Bandeau du livre Les vacances au château – Le fétichisme en amour
Bandeau du livre Les vacances au château – Le fétichisme en amour



PROLOGUE.



C’était aux Variétés, aux beaux jours de „La Grande Duchesse” le rideau venait de se lever sur le deuxième acte, Hélène Scheffer, la grande favorite du public, attaquait de sa voix d’or, les mélodieux accents de la déclaration d’amour, de ses doigts fuselés où scintillaient mille feux, elle chiffonnait un merveilleux mouchoir en Point d’Alençon et elle affectait de le passer légèrement sur les boucles soyeuses de l’ami Fritz, assis à ses genoux. La salle toute entière était suspendue aux lèvres de l’enchanteresse, un frisson de volupté parcourait tous les rangs des spectateurs.

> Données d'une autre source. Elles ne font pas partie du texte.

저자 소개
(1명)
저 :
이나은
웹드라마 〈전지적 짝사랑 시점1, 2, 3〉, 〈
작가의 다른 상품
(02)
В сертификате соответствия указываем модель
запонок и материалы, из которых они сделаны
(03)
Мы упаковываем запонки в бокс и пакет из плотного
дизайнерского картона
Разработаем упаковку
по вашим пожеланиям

Dans une baignoire d’avant-scène, un jeune couple, triomphant de jeunesse et de beauté, détaillait à coups de lorgnette, tous les charmes des deux acteurs et échangeait, à mi-voix, ses impressions.

Le jeune homme, le teint de rose et de lait, la moustache fine, vêtu d’un smoking à revers de soie, la boutonnière fleurie d’un magnifique œillet blanc, se profilait derrière sa campagne, dont la toilette riche et de bon ton, indiquait la femme du vrai-monde.

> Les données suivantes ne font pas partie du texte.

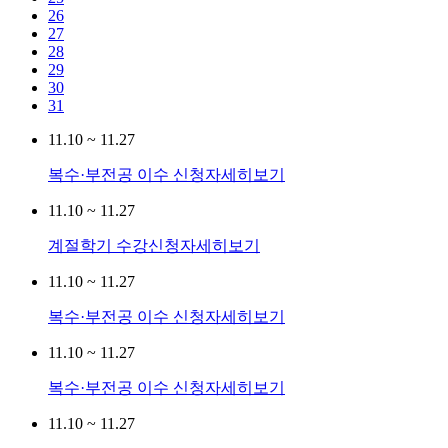
26
27
28
29
30
31
11.10 ~ 11.27
복수·부전공 이수 신청
자세히보기
11.10 ~ 11.27
계절학기 수강신청
자세히보기
11.10 ~ 11.27
복수·부전공 이수 신청
자세히보기
11.10 ~ 11.27
복수·부전공 이수 신청
자세히보기
11.10 ~ 11.27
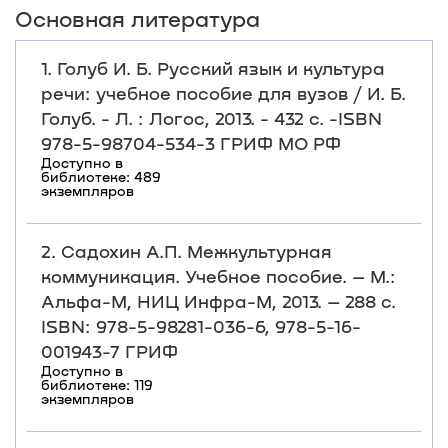
Основная литература
1. Голуб И. Б. Русский язык и культура
речи: учебное пособие для вузов / И. Б.
Голуб. - Л. : Логос, 2013. - 432 с. -ISBN
978-5-98704-534-3 ГРИФ МО РФ
Доступно в
библиотеке: 489
экземпляров
2. Садохин А.П. Межкультурная
коммуникация. Учебное пособие. – М.:
Альфа-М, НИЦ Инфра-М, 2013. – 288 с.
ISBN: 978-5-98281-036-6, 978-5-16-
001943-7 ГРИФ
Доступно в
библиотеке: 119
экземпляров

C’était une ravissante brune, aux yeux bleues, aux lèvres charnues, trahissant la passion et les aspirations sensuelles, peu de bijoux, deux simples perles grises aux oreilles, le corsage ouvert en pointe, où, en plongeant, on devinait des seins fermes, qui soulevaient en cadence, les Valenciennes de la chemise.

„ — Tu sais, ma chérie, ce qu’on dit d’Hélène, il paraît, qu’il n’y a rien de simulé dans son jeu, et que vraiment, elle est transportée de passion, pour le joli soldat Fritz ; c’est une vraie toquade, qui va jusqu’à l’aberration.”

„Conte moi cela,” dit la jeune femme, en s’inclinant vers son époux, avec une expression de curiosité sensuelle.

„Il paraît, reprit le mari, qu’hier à la fin de l’acte, elle a entraîné Fritz dans sa loge, et sans lui donner le temps des explications, s’est précipitée sur lui, et s’est mis à le dévorer et à boire à la source même du plaisir, jusqu’à ce que la fontaine de jouissance fut à sec ! Fritz sortit de cette lutte, flageolant sur ses jambes et dut à l’acte suivant réclamer l’indulgence.”

Pendant ce récit, la jeune femme avait passé par tous les tons de la gamme des couleurs, du rose tendre au rouge pivoine et se contenta de répondre :

„Quelles délices !”

À ce moment, le regard de la jeune femme se croisa avec celui d’un jeune mâle, dont elle ignorait la présence, qui dans la stalle voisine, était jusqu’à cette heure, resté dissimulé dans la pénombre ; au début du récit, il s’était avancé sans bruit, et s’était placé de façon à être bien vis-à-vis de la dame et à suivre sur ses traits l’effet que produisait la narration du mari. Sous le regard scrutateur du jeune homme, la confusion de la jeune femme fut à son comble et pour dissimuler son embarras, elle essaya de se moucher dans son mouchoir de dentelle.

À ce moment l’acte finissait et la dame avait repris tout son sang-froid, elle détaillait à son tour son voisin d’avant-scène, et pour compléter son examen, sous le prétexte de contempler la salle, à l’aide de son face-à-mains, elle acheva de dévisager le jeune homme, qui s’enflammait à son tour sous le regard inquisiteur de la jeune femme ; il passa rapidement sur ses lèvres sensuelles la pointe rose d’une langue vipérine et du bout des doigts envoya un baiser rapide et discret à la dame, qui esquissa un léger sourire ; la cause était entendue !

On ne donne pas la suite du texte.